しっかり長文を綴ってるけどあくまでも感想なのか・・まあ感想か批評かはどうでもいいので映画も観た方がいいですよ
呪怨の映画の伏線というか色々あるのでおすすめです

かやこ
かやこ
Reply to  さわだ
2020年7月8日 4:17 PM

呪怨シリーズ全部視聴済みだけど、ほぼ同じような感想だから見なくても大丈夫だと思います。呪怨の名前を伏線用意するから使ってもいいよねって感じ。

さだこ
さだこ
2020年7月15日 1:36 AM

呪怨を見てても蒸発シーン等はチープだなあという感想でしたよ
むしろ呪怨を知っているからこそなんで変えたんだろうというシーンばかりでした。元々はこんなAV紛いの胸糞ドラマではないですし

滞空する隕石
滞空する隕石
2021年8月14日 5:51 PM

全くもって激しく同意。
勢い余って怪しい保証人同意書をよく読まずにサインしてしまうレベルであり、ヘッドバンキングが飛び出すくらい頷ける。

まずジャパニーズホラーで「全く怖くない」という時点で致命的であり、それ以前に「ジャパニーズホラー」とこれは呼べるのかどうか。

そもそも「呪怨」でもなんでもない。単に昭和末期から平成にかけて現実に起こった事件を無理やり一件の家にこじつけてアレンジした「ちょっと怖い雰囲気の何か」である。
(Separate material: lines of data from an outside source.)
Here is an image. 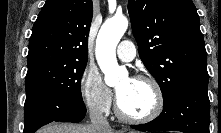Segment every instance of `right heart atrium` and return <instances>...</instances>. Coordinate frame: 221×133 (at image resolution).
Instances as JSON below:
<instances>
[{
  "label": "right heart atrium",
  "mask_w": 221,
  "mask_h": 133,
  "mask_svg": "<svg viewBox=\"0 0 221 133\" xmlns=\"http://www.w3.org/2000/svg\"><path fill=\"white\" fill-rule=\"evenodd\" d=\"M79 92L83 103L90 111L96 114H107L110 111L113 95L96 68H85L80 78Z\"/></svg>",
  "instance_id": "right-heart-atrium-1"
}]
</instances>
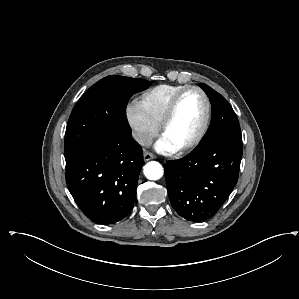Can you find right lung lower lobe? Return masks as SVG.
Masks as SVG:
<instances>
[{"instance_id":"98d812e1","label":"right lung lower lobe","mask_w":299,"mask_h":299,"mask_svg":"<svg viewBox=\"0 0 299 299\" xmlns=\"http://www.w3.org/2000/svg\"><path fill=\"white\" fill-rule=\"evenodd\" d=\"M143 164V151L131 134L108 137L66 161V183L88 218L112 224L132 210Z\"/></svg>"}]
</instances>
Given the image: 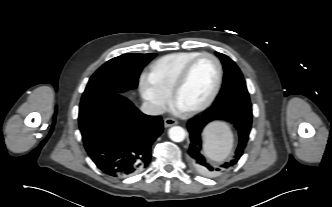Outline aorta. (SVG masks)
<instances>
[{
	"instance_id": "obj_1",
	"label": "aorta",
	"mask_w": 332,
	"mask_h": 207,
	"mask_svg": "<svg viewBox=\"0 0 332 207\" xmlns=\"http://www.w3.org/2000/svg\"><path fill=\"white\" fill-rule=\"evenodd\" d=\"M169 138L174 142H182L185 139L186 132L180 126H173L168 131Z\"/></svg>"
}]
</instances>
この作品のタイトルに「呪怨」とつける事がそもそも間違い。

ジャパニーズホラーのツートップ双璧であるリングと呪怨、リングは新作が出る度に劣化していき「貞子」では遂に地に堕ちた感があり、それどころか始球式に出てしまう程のネタキャラガジェットになってしまったが、呪怨のブランドだけは辛うじて残っていた、しかしそれも今回その看板に泥を塗る形になってしまった。
この作品の最大の罪はやはり「コレ」に「呪怨」のタイトルをつけた事だろう。

レビューで怖い怖い言ってる人達はどういうセンスをしているのかお金でも貰っているのか、随分安上がりな観賞眼を持っているな一周回って羨ましいわ。